Postby MagicManICT » Mon Aug 03, 2015 1:14 pm

Flevalt wrote:I would assume the first way to make use of genetic engineering would be, like always with new technology, applied for military purposes first and foremost.


Well, we've been using "genetic engineering" since the early parts of civilization when we figured out we could breed animals and plants for specific traits. It has become refined in the last couple of decades when we started unlocking the secrets of DNA. Not sure has been used for military purposes at all yet*, though who can say what people do behind closed doors? To note, biologists figured out how to mutate plants by bombarding seeds with radiation and seeing what was viable. Monsanto developed an herbicide resistant strain of corn using genetic engineering (their herbicide, of course).

*edit: well, yes, it has been. Biological WMDs aren't exactly secret, and go beyond the small pox and anthrax the public has been threatened with.

Continuing this line of thought, if mass cloning became a thing and if genetic modifications could be done to these clones, it would likely lead to all kinds of new biological weapons. The clones would not even need to be in any state close to being recognized or acknowledged as human beings, for them to fulfill their purpose.
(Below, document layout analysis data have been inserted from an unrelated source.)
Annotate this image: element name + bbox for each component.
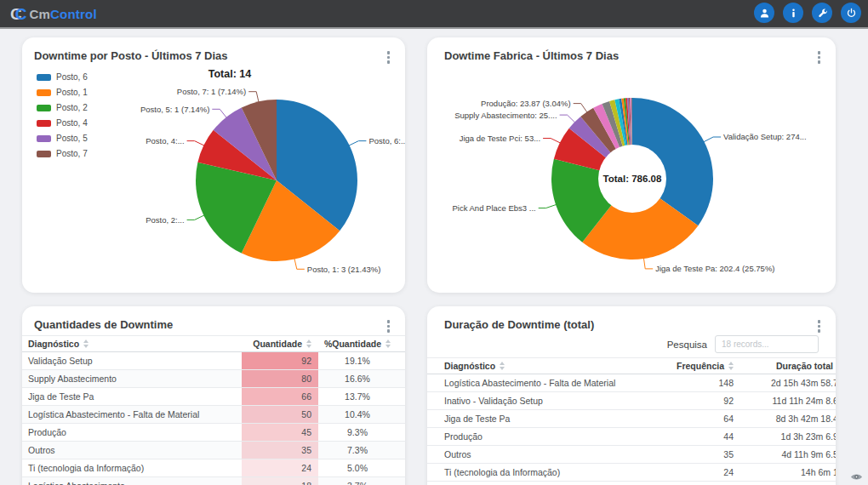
slice-label: Posto, 7: 1 (7.14%): [177, 87, 246, 96]
card-duracao-downtime: Duração de Downtime (total) Pesquisa Dia…: [427, 306, 836, 485]
search-label: Pesquisa: [667, 340, 707, 350]
diagnostico-cell: Logística Abastecimento - Falta de Mater…: [444, 374, 652, 391]
frequencia-cell: 64: [652, 410, 734, 427]
diagnostico-cell: Outros: [28, 442, 242, 459]
card-quantidades-downtime: Quantidades de Downtime DiagnósticoQuant…: [22, 306, 405, 485]
table-row: Validação Setup9219.1%: [22, 352, 405, 370]
callout-line: [187, 215, 205, 220]
slice-label: Produção: 23.87 (3.04%): [481, 99, 571, 108]
table-body: Logística Abastecimento - Falta de Mater…: [427, 374, 836, 482]
search-input[interactable]: [715, 335, 819, 353]
slice-label: Posto, 5: 1 (7.14%): [140, 105, 209, 114]
callout-line: [248, 92, 259, 103]
card-title: Quantidades de Downtime: [34, 318, 405, 331]
duracao-cell: 4d 11h 9m 6.5s: [734, 446, 836, 463]
card-menu-button[interactable]: [385, 317, 393, 335]
column-header-label: Diagnóstico: [28, 339, 79, 349]
kebab-icon: [818, 320, 821, 333]
top-navbar: CC CmControl: [0, 0, 868, 29]
eye-icon[interactable]: [850, 471, 863, 484]
kebab-icon: [387, 320, 391, 333]
slice-label: Posto, 1: 3 (21.43%): [307, 265, 381, 274]
card-downtime-por-posto: Downtime por Posto - Últimos 7 Dias Tota…: [22, 37, 405, 293]
slice-label: Posto, 6:...: [368, 136, 405, 146]
sort-icon: [500, 362, 505, 370]
user-icon: [759, 8, 770, 19]
table-row: Jiga de Teste Pa648d 3h 42m 18.4s: [427, 410, 836, 428]
percent-cell: 19.1%: [318, 352, 397, 369]
quantidade-cell: 35: [242, 442, 318, 459]
table-row: Jiga de Teste Pa6613.7%: [22, 388, 405, 406]
duracao-cell: 8d 3h 42m 18.4s: [734, 410, 836, 427]
quantidade-cell: 66: [242, 388, 318, 405]
column-header[interactable]: %Quantidade: [318, 336, 397, 351]
quantidade-cell: 45: [242, 424, 318, 441]
card-menu-button[interactable]: [815, 317, 824, 335]
frequencia-cell: 92: [652, 392, 734, 409]
search-row: Pesquisa: [427, 335, 819, 353]
slice-label: Posto, 2:...: [146, 215, 184, 225]
percent-cell: 9.3%: [318, 424, 397, 441]
column-header[interactable]: Frequência: [652, 358, 734, 374]
slice-label: Validação Setup: 274...: [723, 132, 807, 141]
table-row: Logística Abastecimento183.7%: [22, 477, 405, 485]
wrench-button[interactable]: [812, 3, 832, 23]
navbar-actions: [754, 3, 861, 23]
table-header-row: DiagnósticoFrequênciaDuração total: [427, 357, 836, 374]
callout-line: [294, 259, 305, 270]
callout-line: [212, 109, 226, 117]
percent-cell: 13.7%: [318, 388, 397, 405]
callout-line: [704, 137, 722, 142]
diagnostico-cell: Validação Setup: [28, 352, 242, 369]
table-row: Ti (tecnologia da Informação)2414h 6m 1s: [427, 464, 836, 482]
quantidade-cell: 24: [242, 459, 318, 476]
pie-chart-postos: Posto, 6:...Posto, 1: 3 (21.43%)Posto, 2…: [22, 37, 405, 293]
column-header[interactable]: Quantidade: [242, 336, 318, 351]
table-row: Supply Abastecimento8016.6%: [22, 370, 405, 388]
frequencia-cell: 44: [652, 428, 734, 445]
diagnostico-cell: Logística Abastecimento: [28, 477, 242, 485]
frequencia-cell: 24: [652, 464, 734, 481]
column-header[interactable]: Diagnóstico: [28, 336, 242, 351]
table-row: Logística Abastecimento - Falta de Mater…: [427, 374, 836, 392]
table-body: Validação Setup9219.1%Supply Abastecimen…: [22, 352, 405, 485]
frequencia-cell: 35: [652, 446, 734, 463]
frequencia-cell: 148: [652, 374, 734, 391]
slice-label: Pick And Place Ebs3 ...: [452, 203, 535, 213]
slice-label: Jiga de Teste Pci: 53...: [460, 134, 540, 143]
diagnostico-cell: Logística Abastecimento - Falta de Mater…: [28, 406, 242, 423]
dashboard-grid: Downtime por Posto - Últimos 7 Dias Tota…: [22, 37, 836, 485]
column-header[interactable]: Duração total: [734, 358, 836, 374]
table-header-row: DiagnósticoQuantidade%Quantidade: [22, 335, 405, 352]
column-header-label: Frequência: [677, 361, 724, 371]
callout-line: [560, 115, 575, 123]
diagnostico-cell: Supply Abastecimento: [28, 370, 242, 387]
power-button[interactable]: [841, 3, 861, 23]
duracao-cell: 1d 3h 23m 6.9s: [734, 428, 836, 445]
column-header[interactable]: Diagnóstico: [444, 358, 652, 374]
percent-cell: 3.7%: [318, 477, 397, 485]
sort-icon: [306, 340, 311, 348]
brand-logo[interactable]: CC CmControl: [10, 6, 97, 22]
slice-label: Jiga de Teste Pa: 202.4 (25.75%): [655, 264, 774, 273]
callout-line: [543, 139, 561, 144]
percent-cell: 7.3%: [318, 442, 397, 459]
diagnostico-cell: Produção: [28, 424, 242, 441]
user-button[interactable]: [754, 3, 774, 23]
info-button[interactable]: [783, 3, 803, 23]
diagnostico-cell: Ti (tecnologia da Informação): [28, 459, 242, 476]
diagnostico-cell: Jiga de Teste Pa: [28, 388, 242, 405]
callout-line: [539, 204, 557, 208]
table-row: Produção459.3%: [22, 424, 405, 442]
duracao-cell: 2d 15h 43m 58.7s: [734, 374, 836, 391]
table-row: Outros354d 11h 9m 6.5s: [427, 446, 836, 464]
diagnostico-cell: Outros: [444, 446, 652, 463]
donut-chart-fabrica: Validação Setup: 274...Jiga de Teste Pa:…: [427, 37, 836, 293]
table-row: Produção441d 3h 23m 6.9s: [427, 428, 836, 446]
diagnostico-cell: Inativo - Validação Setup: [444, 392, 652, 409]
callout-line: [643, 258, 653, 269]
quantidade-cell: 18: [242, 477, 318, 485]
callout-line: [574, 104, 587, 113]
card-dowtime-fabrica: Dowtime Fabrica - Últimos 7 Dias Validaç…: [427, 37, 836, 293]
donut-total-label: Total: 786.08: [603, 174, 662, 184]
Someone has been watching too much tv... ¦] Besides, why do you need clones? In theory, one can apply engineering to fertilized eggs in vitro. In fact, an army of clones because extremely vulnerable to biological agents.

People that complain about such forum discussions not being scientifical enough because the discussions lack an empirical foundation kind of miss the point that this is a forum and not some science blog working with the goal in mind to bring humanity a step further. I don't see the harm in talking about things like these.

Correct in that this isn't a blog on furthering the subject (though i would like people to get comfortable with the idea of the good that can be done and understand how to look out for the destructive), and technical information doesn't have to be the goal on every discussion, either.

loftar wrote:I have to say I still don't think the comparison is analogous, though.

I completely agree, but it was the best thing I can think of. My point, and pardon if I missed getting it across or failed to even mention it, was that we make tools to make technology easier and easier for people to access. I can see a day in the near future when even high school students can get out a genetics kit and modify a few plant seeds and then grow them to see what their toying with genes did. (Maybe make a yellow and white daisy black or something.)